This repository provides some boiler plate scripts for running 'pangeo' python ecosystem using singularity containers.
Steps are:
-
Obtain docker image curated at https://github.com/pangeo-data/pangeo-stacks
docker pull pangeo/pangeo-notebook
The pangeo-notebook has a pretty diverse set of libraries for most cloud, dask, zarr, netCDF, analysis type tasks.
-
Convert docker image to singularity with a command such as:
singularity -d build pangeo-latest.sif docker-daemon://pangeo/pangeo-notebook:master
-
Copy the created
pangeo-latest.sif
singularity image to somewhere accessible on the HPC filesystem. -
Start the jupyter lab, the first parameter is the singularity image file, the second is the working path you want to use for jupyter lab:
sbatch start_jupyter.slurm $MYGROUP/../singularity/pangeo-latest.sif $MYGROUP
This starts a jupyterlab with the compute specifications set in the SBATCH directives at the top of the script. These can be edited in the #SBATCH headers, also note you can set the default directory for jupyterlab with the notebook_dir which is the parameter passed to start_jupyter.slurm.
-
Take a look at the output printed to the jupyter-#####.out log file. Once jupyter has started it should print a message like this:
[I 2022-04-08 14:14:43.247 ServerApp] http://z127:8888/lab?token=4698b3901dd7be93cca9d32ae0c94950f4d2e500f7023175 [I 2022-04-08 14:14:43.247 ServerApp] or http://127.0.0.1:8888/lab?token=4698b3901dd7be93cca9d32ae0c94950f4d2e500f7023175 [I 2022-04-08 14:14:43.247 ServerApp] Use Control-C to stop this server and shut down all kernels (twice to skip confirmation). [C 2022-04-08 14:14:43.261 ServerApp] To access the server, open this file in a browser: file:///group/pawsey0106/pbranson/.local/jupyter/runtime/jpserver-28698-open.html Or copy and paste one of these URLs: http://z127:8888/lab?token=4698b3901dd7be93cca9d32ae0c94950f4d2e500f7023175 <--- THIS LINE IS IMPORTANT or http://127.0.0.1:8888/lab?token=4698b3901dd7be93cca9d32ae0c94950f4d2e500f7023175
Take note of the second last line in the snippet above.
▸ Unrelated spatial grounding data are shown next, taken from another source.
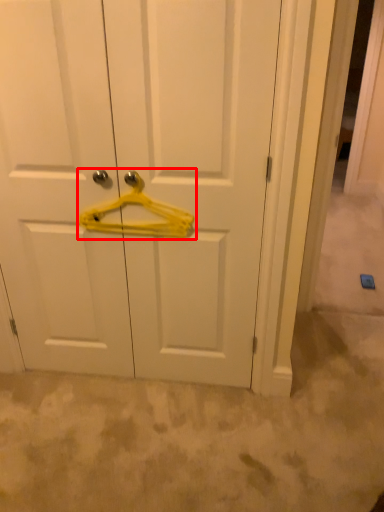 Question: From the image's perspective, what is the correct spatial positioning of hanger (annotated by the red box) in reference to door?

Choices:
 (A) below
 (B) above

Answer: (B) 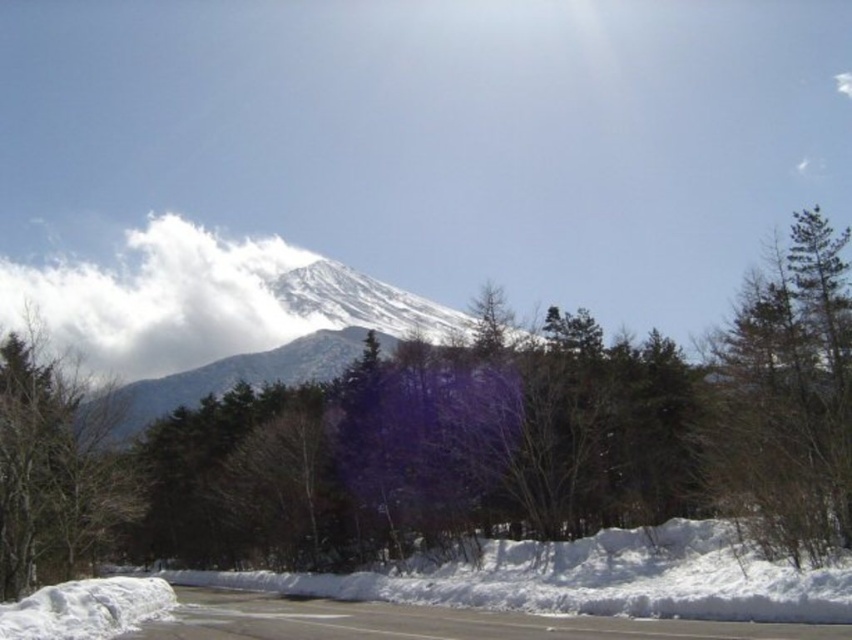 Question: Considering the real-world distances, which object is closest to the green matte tree at right?

Choices:
 (A) white fluffy cloud at upper center
 (B) green matte tree at left

Answer: (B)

Question: Can you confirm if green matte tree at left is positioned below white snow-covered mountain at center?

Choices:
 (A) yes
 (B) no

Answer: (A)

Question: Which of the following is the closest to the observer?

Choices:
 (A) (96, 358)
 (B) (1, 563)

Answer: (B)

Question: Which of the following is the closest to the observer?

Choices:
 (A) green matte tree at right
 (B) white fluffy cloud at upper center

Answer: (A)

Question: Does green matte tree at left appear on the left side of white snow-covered mountain at center?

Choices:
 (A) yes
 (B) no

Answer: (A)

Question: Is the position of green matte tree at right less distant than that of green matte tree at left?

Choices:
 (A) yes
 (B) no

Answer: (A) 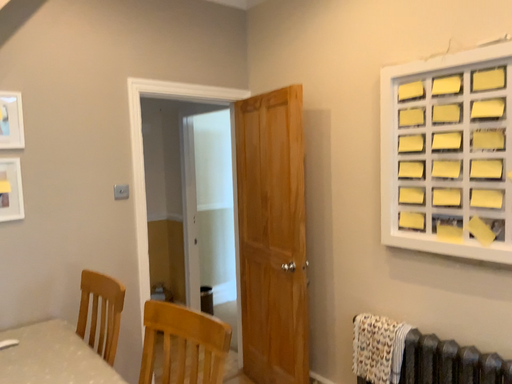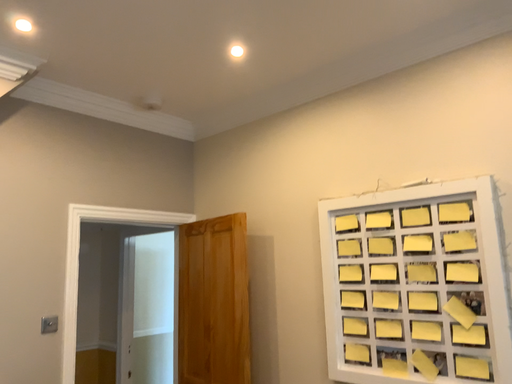 Question: How did the camera likely rotate when shooting the video?

Choices:
 (A) rotated downward
 (B) rotated upward

Answer: (B) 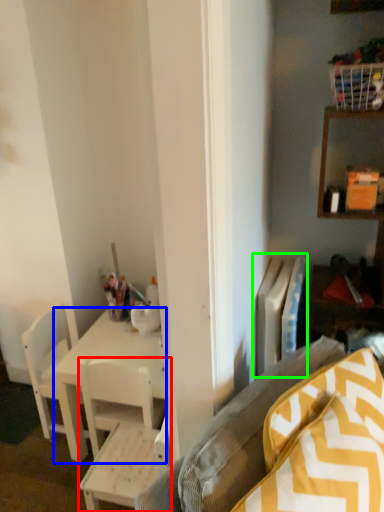 Question: Which is nearer to the chair (highlighted by a red box)? desk (highlighted by a blue box) or radiator (highlighted by a green box).

Choices:
 (A) desk
 (B) radiator

Answer: (A)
The "z127" is the node it is running on, the "8888" part is the port, and the bit after token= is the password.
-
Open a second terminal on your local computer and start an ssh tunnel through to the jupyter lab running on the compute node using something like this command:
ssh -N -l your_username -L 8888:z127:8888 zeus.pawsey.org.au
The important part is the the bit immediately following the "-L". The first 8888 is the port on your local computer that is tunnelled via the hpc-login.host.com to node z127 and the second 8888 is the port that jupyter lab is listening on. The second 8888 can change, and port used is what is printed in the the log file described at step 5. You likely will need to adjust this command each time you start a new jupyter lab.
-
Open the browser on your computer and enter into the address bar:
http://localhost:8888
this should open up the login screen for the jupyter lab and request the token printed to the log file at step 5. -
You may wish to use dask, in which case open a terminal inside in jupyter, inside the browser and start a dask scheduler for your session with:
dask-scheduler --scheduler-file $MYSCRATCH/scheduler-$HOSTNAME.json --idle-timeout 0
- You can then connect to the dask-scheduler from a notebook use the following snippet:
import os
from distributed import Client
client=Client(scheduler_file=os.environ['MYSCRATCH'] + '/scheduler-' + os.environ['HOSTNAME'] + '.json')
client
-
View the scheduler bokeh dashboard using the browser on your computer at http://localhost:8888/proxy/8787/status. This can also be entered into the Jupyterlab dask widget inside jupyterlab as
/proxy/8787/status
-
To start workers, in another terminal inside jupyter lab run the following:
ssh localhost "cd $HOME/pangeo-hpc-singularity && sbatch start_worker.slurm $SINGULARITY_CONTAINER $MYSCRATCH/scheduler-$HOSTNAME.json"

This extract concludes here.